A deterministic operation test pins both the LLM decision and the operation
result. The runtime never reaches a provider.

```elixir
defmodule MyApp.TimeAgentTest do
  use ExUnit.Case, async: true

  test "uses the local_time operation" do
    operations =
      Jidoka.Runtime.LocalOperations.operations(%{
        "local_time" => fn %{"city" => city} -> {:ok, %{city: city, time: "09:30"}} end
      })

    llm = fn _intent, journal ->
      case map_size(journal.results) do
        0 -> {:ok, %{type: :operation, name: "local_time", arguments: %{"city" => "Chicago"}}}
        _ -> {:ok, %{type: :final, content: "Chicago time is 09:30."}}
      end
    end

    assert {:ok, result} =
             Jidoka.turn(MyApp.TimeAgent, "What time is it?",
               llm: llm,
               operations: operations
             )

    assert result.content =~ "09:30"

    [operation_result] =
      result.agent_state.operation_results

    assert operation_result.operation == "local_time"
  end
end
```

`Jidoka.Runtime.LocalOperations.operations/1` is the test helper for
building an operation capability from a map of handlers.
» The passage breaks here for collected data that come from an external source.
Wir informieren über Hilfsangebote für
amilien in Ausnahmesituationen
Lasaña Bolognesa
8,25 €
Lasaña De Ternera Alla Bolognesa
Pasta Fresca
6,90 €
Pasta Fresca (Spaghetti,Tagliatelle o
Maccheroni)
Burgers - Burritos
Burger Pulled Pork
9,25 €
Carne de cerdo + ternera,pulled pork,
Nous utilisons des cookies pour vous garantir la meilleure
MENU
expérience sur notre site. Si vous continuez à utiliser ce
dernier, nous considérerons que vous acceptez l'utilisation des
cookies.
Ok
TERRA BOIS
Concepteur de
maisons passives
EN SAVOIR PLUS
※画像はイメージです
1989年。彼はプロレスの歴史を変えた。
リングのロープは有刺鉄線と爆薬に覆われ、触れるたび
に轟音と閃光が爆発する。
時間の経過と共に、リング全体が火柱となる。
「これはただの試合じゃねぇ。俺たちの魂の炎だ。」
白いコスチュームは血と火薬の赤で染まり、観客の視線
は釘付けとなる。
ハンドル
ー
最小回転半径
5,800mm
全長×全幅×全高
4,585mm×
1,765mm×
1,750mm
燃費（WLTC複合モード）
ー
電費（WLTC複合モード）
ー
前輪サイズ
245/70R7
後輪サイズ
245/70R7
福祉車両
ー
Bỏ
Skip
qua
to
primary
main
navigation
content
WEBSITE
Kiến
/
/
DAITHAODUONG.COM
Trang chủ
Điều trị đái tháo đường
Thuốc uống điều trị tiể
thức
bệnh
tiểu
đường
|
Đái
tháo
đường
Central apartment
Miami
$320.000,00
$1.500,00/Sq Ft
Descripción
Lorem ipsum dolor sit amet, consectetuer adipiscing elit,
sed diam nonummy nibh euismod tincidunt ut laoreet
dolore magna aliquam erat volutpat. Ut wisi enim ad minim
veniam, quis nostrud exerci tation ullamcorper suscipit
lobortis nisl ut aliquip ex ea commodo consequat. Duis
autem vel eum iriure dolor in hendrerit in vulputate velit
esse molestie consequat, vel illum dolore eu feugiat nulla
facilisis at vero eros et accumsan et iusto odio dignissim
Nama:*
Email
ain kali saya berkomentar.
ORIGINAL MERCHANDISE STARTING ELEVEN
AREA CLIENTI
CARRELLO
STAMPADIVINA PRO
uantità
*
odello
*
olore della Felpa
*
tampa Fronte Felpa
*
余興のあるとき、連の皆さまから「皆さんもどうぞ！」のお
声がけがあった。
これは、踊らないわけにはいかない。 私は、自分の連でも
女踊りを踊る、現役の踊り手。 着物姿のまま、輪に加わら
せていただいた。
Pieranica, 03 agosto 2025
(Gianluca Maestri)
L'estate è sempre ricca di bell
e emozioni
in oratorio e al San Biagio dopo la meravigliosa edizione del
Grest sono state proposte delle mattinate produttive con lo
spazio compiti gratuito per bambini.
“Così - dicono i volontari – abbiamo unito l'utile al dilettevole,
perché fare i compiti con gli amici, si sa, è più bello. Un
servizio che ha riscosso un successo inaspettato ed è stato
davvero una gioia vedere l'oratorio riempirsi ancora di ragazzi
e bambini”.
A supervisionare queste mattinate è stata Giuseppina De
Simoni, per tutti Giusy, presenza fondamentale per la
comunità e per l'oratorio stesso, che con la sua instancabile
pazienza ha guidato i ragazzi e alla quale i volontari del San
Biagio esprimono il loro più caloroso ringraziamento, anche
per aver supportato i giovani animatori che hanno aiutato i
The same helper
backs `Jidoka.Operation.Source.Local`.

## Troubleshooting

| Symptom | Likely Cause | Fix |
| --- | --- | --- |
| `{:error, {:missing_operation_handler, name}}` | The LLM chose an operation no capability resolves. | Add the handler to the registered capability, or restrict the prompt so the model cannot pick it. |
| `{:error, {:unsupported_effect_kind, kind}}` | A capability was handed an intent it does not understand. | Make sure the capability matches the intent kind (`:operation`); chain capabilities with a router if you serve multiple kinds. |
| `tool :name is defined more than once` at compile time | Two DSL entries produced the same operation name. | Rename one entry (`as: :other_name` on subagent/handoff, or pick a different action). |
| Operation control never fires | `when:` did not match `kind/name/source/metadata`. | Inspect `Jidoka.inspect(agent).spec.operations` to see the exact metadata, then mirror the keys in `when:`. |
| Live model picks invalid `arguments` | Schema in the action does not match the LLM-facing description. | Tighten the schema or update the description; preflight shows the JSON-schema the model receives. |

## Reference

- [`Jidoka.Agent.Spec.Operation`](`Jidoka.Agent.Spec.Operation`) - operation
  data, `kind/1`, `requires_control?/1`, `replay_safe?/1`.
- [`Jidoka.Operation.Source`](`Jidoka.Operation.Source`) - behaviour for
  sources that compile to operations plus a capability.
- [`Jidoka.Operation.Source.Local`](`Jidoka.Operation.Source.Local`) - the
  function-backed source used by tests and examples.
- [`Jidoka.Runtime.LocalOperations`](`Jidoka.Runtime.LocalOperations`) -
  capability builder for raw handler maps.
- [`Jidoka.Action`](`Jidoka.Action`) - the Jido action wrapper used in
  production tools.
- Tool-source compiler - internal compiler
  from DSL entries to operations and capabilities.

## Related Guides

- [Agent DSL](agent-dsl.md) - the DSL that owns the `tools`
  block.
- [Controls](controls.md) - input/operation/output policy and approvals.
- [Handoffs](handoffs.md) - the handoff source and conversation ownership.
- [Testing And Evals](testing-and-evals.md) - golden DSL-to-spec tests and
  the `Jidoka.Eval` runner.
- [Inspection And Preflight](inspection-and-preflight.md) - debugging the
  compiled operations and prompt before running a turn.